### Records to process:
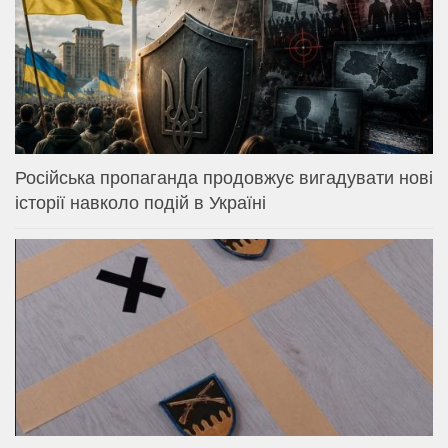
Російська пропаганда продовжує вигадувати нові
історії навколо подій в Україні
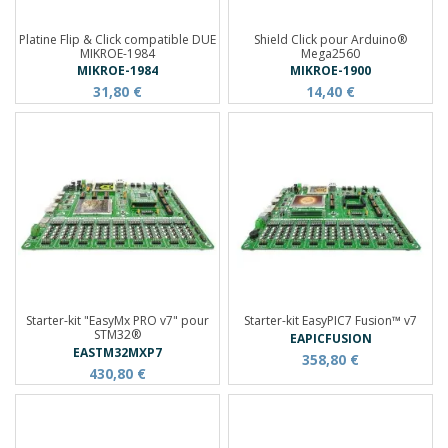
Platine Flip & Click compatible DUE
Shield Click pour Arduino®
MIKROE-1984
Mega2560
MIKROE-1984
MIKROE-1900
31,80 €
14,40 €
Starter-kit "EasyMx PRO v7" pour
Starter-kit EasyPIC7 Fusion™ v7
STM32®
EAPICFUSION
EASTM32MXP7
358,80 €
430,80 €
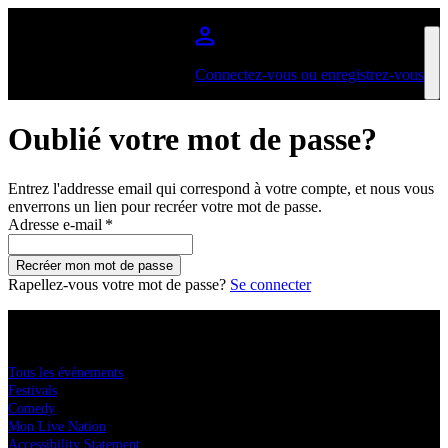
Aller au contenu principal
Connectez-vous ou enregistrez-vous
Oublié votre mot de passe?
Entrez l'addresse email qui correspond à votre compte, et nous vous
enverrons un lien pour recréer votre mot de passe.
Adresse e-mail
*
Recréer mon mot de passe
Rapellez-vous votre mot de passe?
Se connecter
Acheter des tickets
Tous les événements
Festivals
Comedy
Mon Live Nation
Accessibility Statement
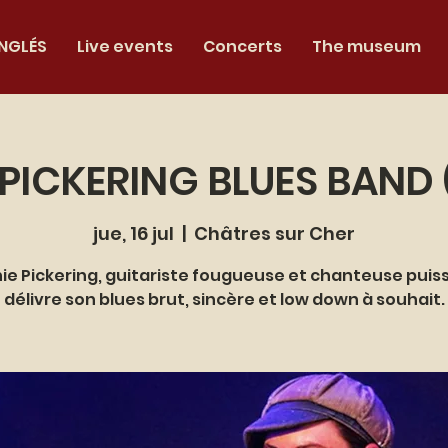
INGLÉS
Live events
Concerts
The museum
 PICKERING BLUES BAND 
jue, 16 jul
  |  
Châtres sur Cher
ie Pickering, guitariste fougueuse et chanteuse puis
délivre son blues brut, sincère et low down à souhait.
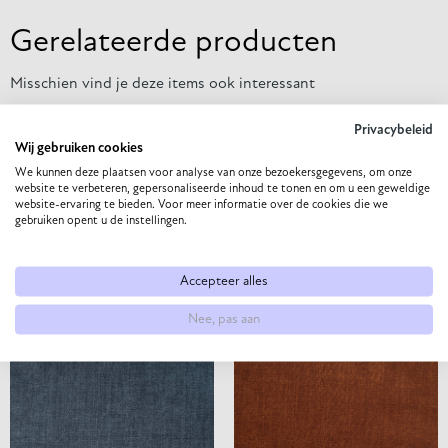
Gerelateerde producten
Misschien vind je deze items ook interessant
Privacybeleid
Wij gebruiken cookies
We kunnen deze plaatsen voor analyse van onze bezoekersgegevens, om onze
website te verbeteren, gepersonaliseerde inhoud te tonen en om u een geweldige
website-ervaring te bieden. Voor meer informatie over de cookies die we
gebruiken opent u de instellingen.
Accepteer alles
SOCIETY – SHITAKE 124
BULL – COGNAC 28
Nee, pas aan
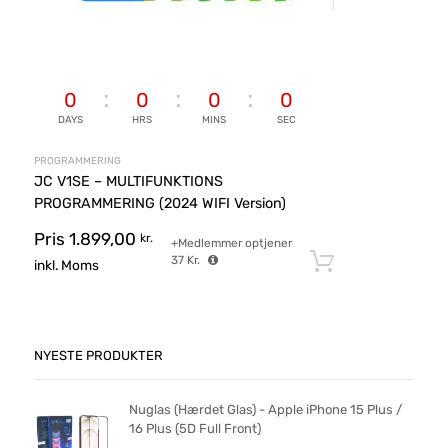
0
0
0
0
DAYS
HRS
MINS
SEC
PROGRAMMERING
JC V1SE – MULTIFUNKTIONS
PROGRAMMERING (2024 WIFI Version)
Pris
1.899,00
kr.
+Medlemmer optjener
37
Kr.
Tilføj til ku
inkl. Moms
NYESTE PRODUKTER
Nuglas (Hærdet Glas) - Apple iPhone 15 Plus /
16 Plus (5D Full Front)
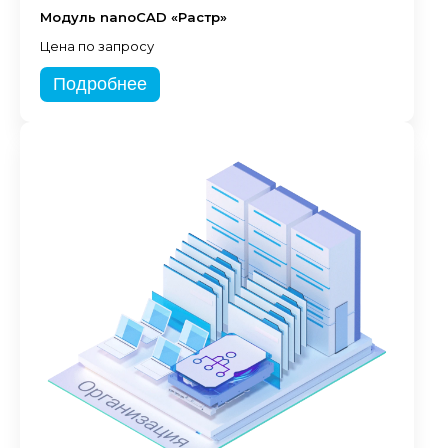
Модуль nanoCAD «Растр»
Цена по запросу
Подробнее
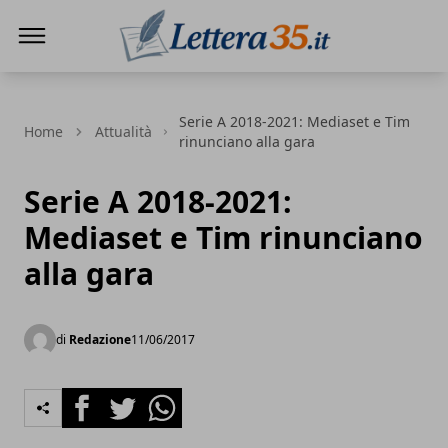
Lettera35
Serie A 2018-2021: Mediaset e Tim
Home
Attualità
rinunciano alla gara
Serie A 2018-2021:
Mediaset e Tim rinunciano
alla gara
di
Redazione
11/06/2017
Facebook
Twitter
Whatsapp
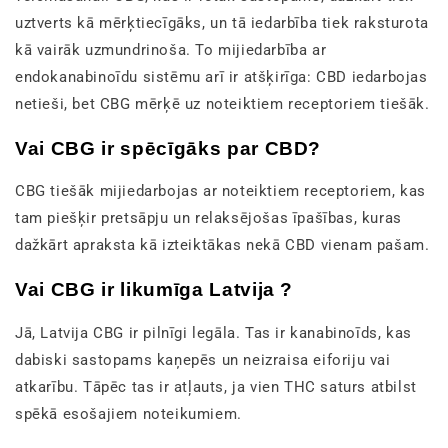
uztverts kā mērķtiecīgāks, un tā iedarbība tiek raksturota
kā vairāk uzmundrinoša. To mijiedarbība ar
endokanabinoīdu sistēmu arī ir atšķirīga: CBD iedarbojas
netieši, bet CBG mērķē uz noteiktiem receptoriem tiešāk.
Vai CBG ir spēcīgāks par CBD?
CBG tiešāk mijiedarbojas ar noteiktiem receptoriem, kas
tam piešķir pretsāpju un relaksējošas īpašības, kuras
dažkārt apraksta kā izteiktākas nekā CBD vienam pašam.
Vai CBG ir likumīga Latvija ?
Jā, Latvija CBG ir pilnīgi legāla. Tas ir kanabinoīds, kas
dabiski sastopams kaņepēs un neizraisa eiforiju vai
atkarību. Tāpēc tas ir atļauts, ja vien THC saturs atbilst
spēkā esošajiem noteikumiem.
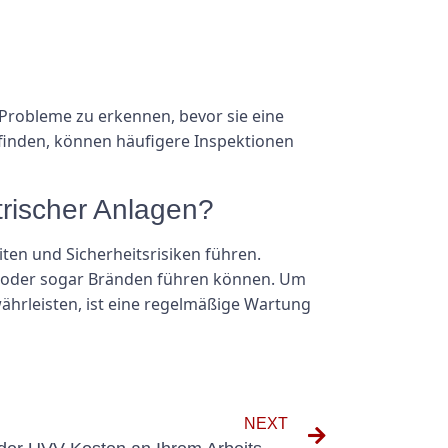
 Probleme zu erkennen, bevor sie eine
finden, können häufigere Inspektionen
trischer Anlagen?
ten und Sicherheitsrisiken führen.
n oder sogar Bränden führen können. Um
ährleisten, ist eine regelmäßige Wartung
NEXT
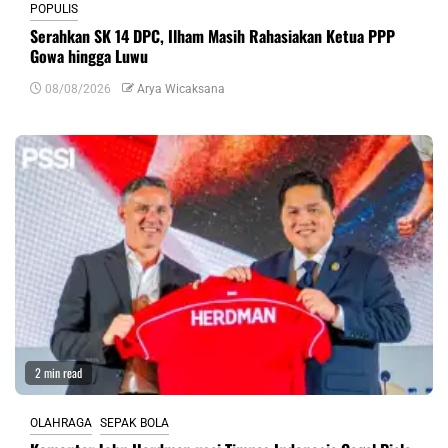
POPULIS
Serahkan SK 14 DPC, Ilham Masih Rahasiakan Ketua PPP
Gowa hingga Luwu
08/08/2026
Arya Wicaksana
2 min read
OLAHRAGA
SEPAK BOLA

### What you have to do:
The data above should be repeated in full and exactly, with no pictures carried over.

### Solution:
Російська пропаганда продовжує вигадувати нові
історії навколо подій в Україні
Platine Flip & Click compatible DUE
Shield Click pour Arduino®
MIKROE-1984
Mega2560
MIKROE-1984
MIKROE-1900
31,80 €
14,40 €
Starter-kit "EasyMx PRO v7" pour
Starter-kit EasyPIC7 Fusion™ v7
STM32®
EAPICFUSION
EASTM32MXP7
358,80 €
430,80 €
Aller au contenu principal
Connectez-vous ou enregistrez-vous
Oublié votre mot de passe?
Entrez l'addresse email qui correspond à votre compte, et nous vous
enverrons un lien pour recréer votre mot de passe.
Adresse e-mail
*
Recréer mon mot de passe
Rapellez-vous votre mot de passe?
Se connecter
Acheter des tickets
Tous les événements
Festivals
Comedy
Mon Live Nation
Accessibility Statement
INGLÉS
Live events
Concerts
The museum
 PICKERING BLUES BAND 
jue, 16 jul
  |  
Châtres sur Cher
ie Pickering, guitariste fougueuse et chanteuse puis
délivre son blues brut, sincère et low down à souhait.
Gerelateerde producten
Misschien vind je deze items ook interessant
Privacybeleid
Wij gebruiken cookies
We kunnen deze plaatsen voor analyse van onze bezoekersgegevens, om onze
website te verbeteren, gepersonaliseerde inhoud te tonen en om u een geweldige
website-ervaring te bieden. Voor meer informatie over de cookies die we
gebruiken opent u de instellingen.
Accepteer alles
SOCIETY – SHITAKE 124
BULL – COGNAC 28
Nee, pas aan
0
0
0
0
DAYS
HRS
MINS
SEC
PROGRAMMERING
JC V1SE – MULTIFUNKTIONS
PROGRAMMERING (2024 WIFI Version)
Pris
1.899,00
kr.
+Medlemmer optjener
37
Kr.
Tilføj til ku
inkl. Moms
NYESTE PRODUKTER
Nuglas (Hærdet Glas) - Apple iPhone 15 Plus /
16 Plus (5D Full Front)
Модуль nanoCAD «Растр»
Цена по запросу
Подробнее
Lettera35
Serie A 2018-2021: Mediaset e Tim
Home
Attualità
rinunciano alla gara
Serie A 2018-2021:
Mediaset e Tim rinunciano
alla gara
di
Redazione
11/06/2017
Facebook
Twitter
Whatsapp
uztverts kā mērķtiecīgāks, un tā iedarbība tiek raksturota
kā vairāk uzmundrinoša. To mijiedarbība ar
endokanabinoīdu sistēmu arī ir atšķirīga: CBD iedarbojas
netieši, bet CBG mērķē uz noteiktiem receptoriem tiešāk.
Vai CBG ir spēcīgāks par CBD?
CBG tiešāk mijiedarbojas ar noteiktiem receptoriem, kas
tam piešķir pretsāpju un relaksējošas īpašības, kuras
dažkārt apraksta kā izteiktākas nekā CBD vienam pašam.
Vai CBG ir likumīga Latvija ?
Jā, Latvija CBG ir pilnīgi legāla. Tas ir kanabinoīds, kas
dabiski sastopams kaņepēs un neizraisa eiforiju vai
atkarību. Tāpēc tas ir atļauts, ja vien THC saturs atbilst
spēkā esošajiem noteikumiem.
 Probleme zu erkennen, bevor sie eine
finden, können häufigere Inspektionen
trischer Anlagen?
ten und Sicherheitsrisiken führen.
n oder sogar Bränden führen können. Um
ährleisten, ist eine regelmäßige Wartung
NEXT
POPULIS
Serahkan SK 14 DPC, Ilham Masih Rahasiakan Ketua PPP
Gowa hingga Luwu
08/08/2026
Arya Wicaksana
2 min read
OLAHRAGA
SEPAK BOLA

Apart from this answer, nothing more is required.